“When I look at these cases where things like this happen and the whole world stops to go, you know, I’d choke a little… Nobody gives a damn.”
HOUSTON — Tim Miller, founder and owner of Texas EquuSearch, has long been the face of search and rescue operations in Houston. He is a tireless supporter of the missing because he his daughter was a victim years ago.
It was 1984 when sixteen-year-old Laura Miller disappeared. A year later, her body was found off Calder Road in what became known as the “Texas killing fields”.
“I really wish they had acted in League City like they did in Alabama in the beginning. We may have some girls that are still alive,” he said.
She said she was on her way to Alabama to help look for Carlee Russell when she was found.
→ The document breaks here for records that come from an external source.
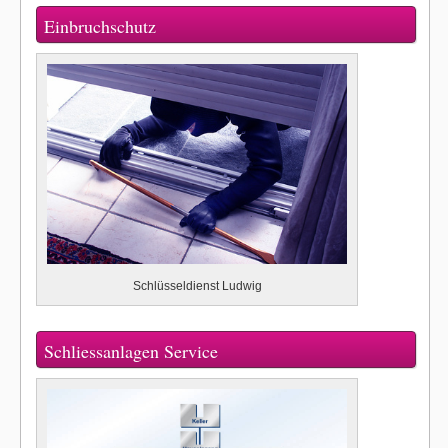
Einbruchschutz
Schlüsseldienst Ludwig
Schliessanlagen Service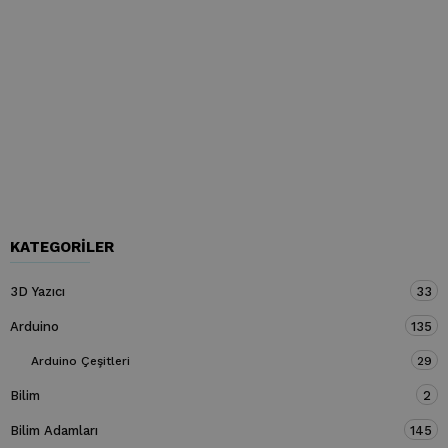
KATEGORILER
3D Yazıcı
33
Arduino
135
Arduino Çeşitleri
29
Bilim
2
Bilim Adamları
145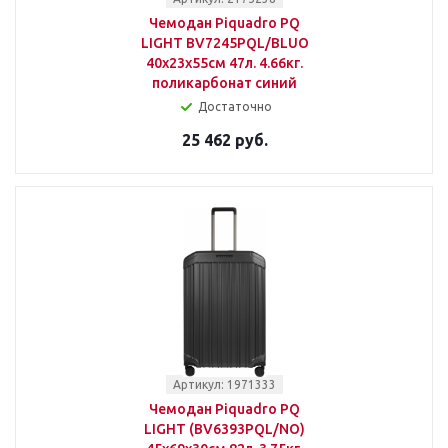
Чемодан Piquadro PQ
LIGHT BV7245PQL/BLUO
40x23x55см 47л. 4.66кг.
поликарбонат синий
Достаточно
25 462 руб.
Артикул: 1971333
Чемодан Piquadro PQ
LIGHT (BV6393PQL/NO)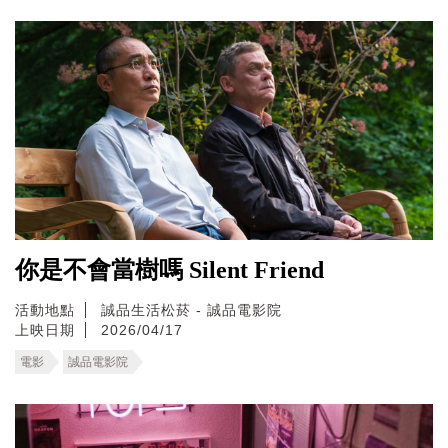
你是不會當樹嗎 Silent Friend
活動地點
誠品生活松菸 - 誠品電影院
上映日期
2026/04/17
電影
誠品電影院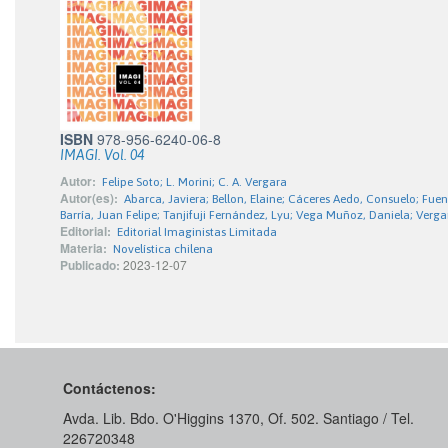
ISBN
978-956-6240-06-8
IMAGI. Vol. 04
Autor:
Felipe Soto; L. Morini; C. A. Vergara
Autor(es):
Abarca, Javiera; Bellon, Elaine; Cáceres Aedo, Consuelo; Fue
Barría, Juan Felipe; Tanjifuji Fernández, Lyu; Vega Muñoz, Daniela; Verga
Editorial:
Editorial Imaginistas Limitada
Materia:
Novelística chilena
Publicado:
2023-12-07
Contáctenos:
Avda. Lib. Bdo. O'Higgins 1370, Of. 502. Santiago / Tel.
226720348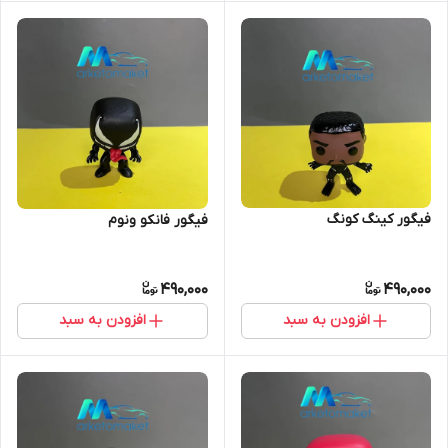
فیگور کینگ کونگ
فیگور فانکو ونوم
490,000
490,000
افزودن به سبد
افزودن به سبد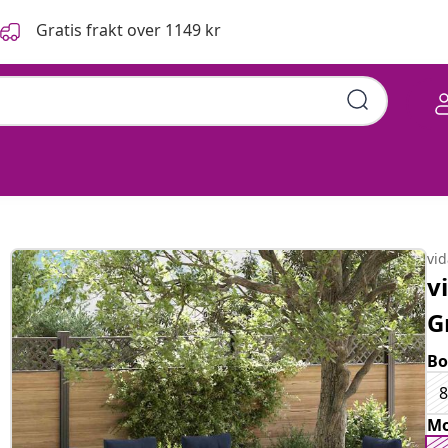
Gratis frakt over 1149 kr
rt Rotting
vi
v
G
Bo
Mo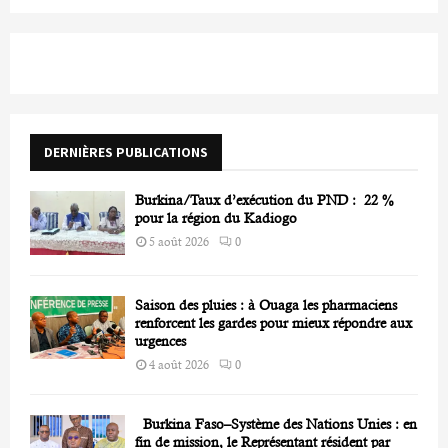
a
S
r
c
E
h
f
A
o
r
R
DERNIÈRES PUBLICATIONS
:
C
Burkina/Taux d’exécution du PND : 22 %
H
pour la région du Kadiogo
5 août 2026
0
Saison des pluies : à Ouaga les pharmaciens
renforcent les gardes pour mieux répondre aux
urgences
4 août 2026
0
Burkina Faso–Système des Nations Unies : en
fin de mission, le Représentant résident par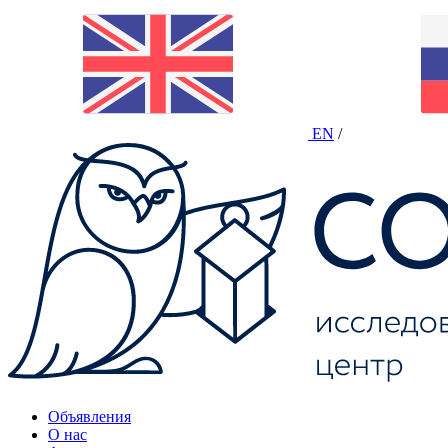
EN
/
Объявления
О нас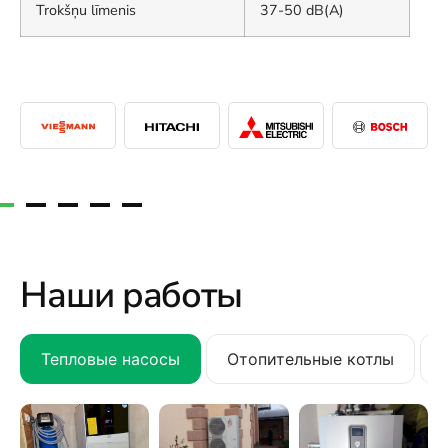
Trokšņu līmenis
37-50 dB(A)
Наши работы
Тепловые насосы
Отопительные котлы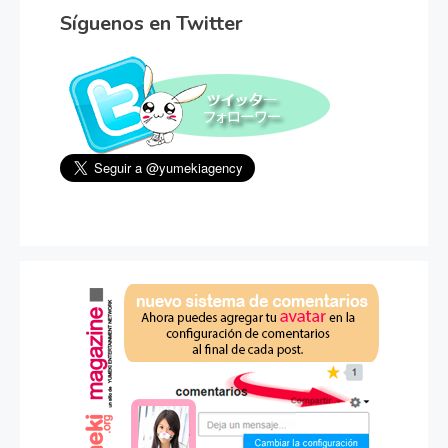
Síguenos en Twitter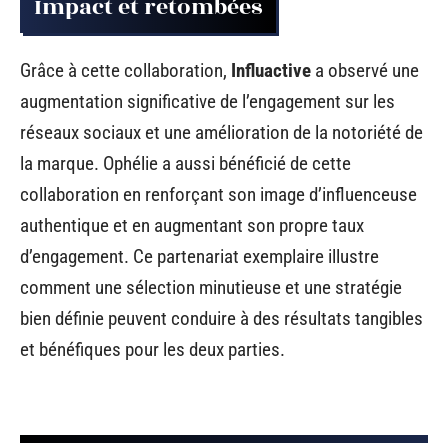
Impact et retombées
Grâce à cette collaboration,
Influactive
a observé une
augmentation significative de l’engagement sur les
réseaux sociaux et une amélioration de la notoriété de
la marque. Ophélie a aussi bénéficié de cette
collaboration en renforçant son image d’influenceuse
authentique et en augmentant son propre taux
d’engagement. Ce partenariat exemplaire illustre
comment une sélection minutieuse et une stratégie
bien définie peuvent conduire à des résultats tangibles
et bénéfiques pour les deux parties.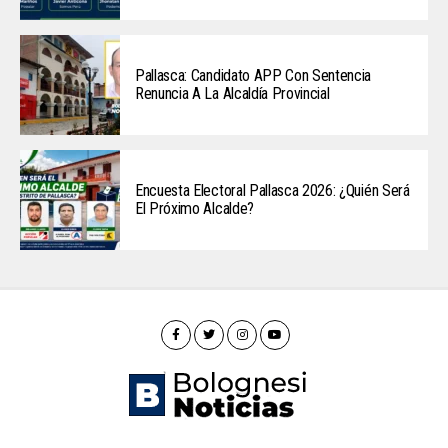
Pallasca: Candidato APP Con Sentencia
Renuncia A La Alcaldía Provincial
Encuesta Electoral Pallasca 2026: ¿Quién Será
El Próximo Alcalde?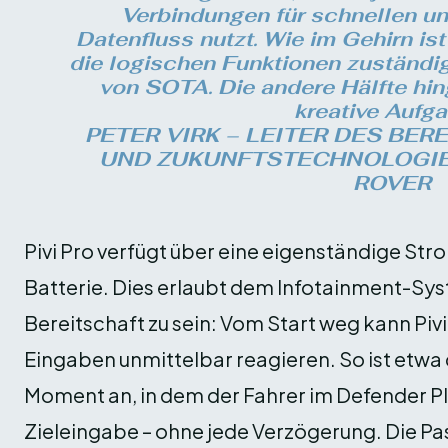
Verbindungen für schnellen u
Datenfluss nutzt. Wie im Gehirn ist
die logischen Funktionen zuständig
von SOTA. Die andere Hälfte hi
kreative Aufga
PETER VIRK – LEITER DES BER
UND ZUKUNFTSTECHNOLOGIE
ROVER
Pivi Pro verfügt über eine eigenständige Str
Batterie. Dies erlaubt dem Infotainment-Sys
Bereitschaft zu sein: Vom Start weg kann Piv
Eingaben unmittelbar reagieren. So ist etwa
Moment an, in dem der Fahrer im Defender Pl
Zieleingabe – ohne jede Verzögerung. Die P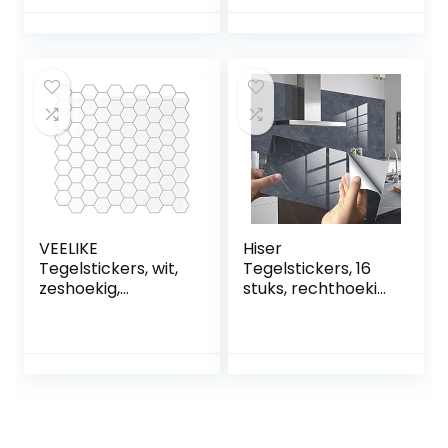
waterdicht,
badkamer,
voegenstift
afzonderlijke
antraciet edding,
tegels, groot, 16
voegenreparatie
stuks, roestgrijs
badkamer met
reservepunt voor
tegels, muur, vloer
van tegels,
VEELIKE
Hiser
Tegelstickers, wit,
Tegelstickers, 16
zeshoekig,
stuks, rechthoekig,
plaktegels,
marmerpatroon,
badkamer, muur,
waterdicht,
keukentegels,
oliebestendig,
zelfklevende
decoratieve
tegels, keuken,
zelfklevende
tegelfolie,
wandtegel voor in
badkamer,
de keuken,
The case, according to the police, appears to be the latest made up story of a kidnapping.
LIGHT: ‘There Was No Kidnapping’ | Police read the statement on behalf of Carlee Russell, her attorney
“When we go on these and spend a lot of time and spend a lot of money when it should go somewhere else, it’s creepy,” Miller said.
Miller said that while he will always answer the call, he is concerned about “missing persons fatigue” among volunteers and donors who help fund search and rescue operations.
“Unfortunately, this isn’t the first time something like this has happened,” Miller said. “When I look at these cases where things like this happen and the whole world stops to go, you know, I’m going to feel kind of suffocated, you know, it’s been so many years and when Laura disappeared, nobody cared.”
In Houston, Miller said he worked closely with law enforcement on the case of 38-year-old Bret Detamore, a West U father of three who was found after police said there was evidence he may have pre-planned his disappearance. In that research, Miller said, three volunteers suffered from heat exhaustion.
“When we’re out there in these kinds of conditions and then we’re out there doing this and then it’s a false alarm… I don’t know if they (the volunteers) are going to come back when they’re needed,” Miller said.
He said it’s difficult to set a fixed price for searches, but they can easily exceed $1,000 a day.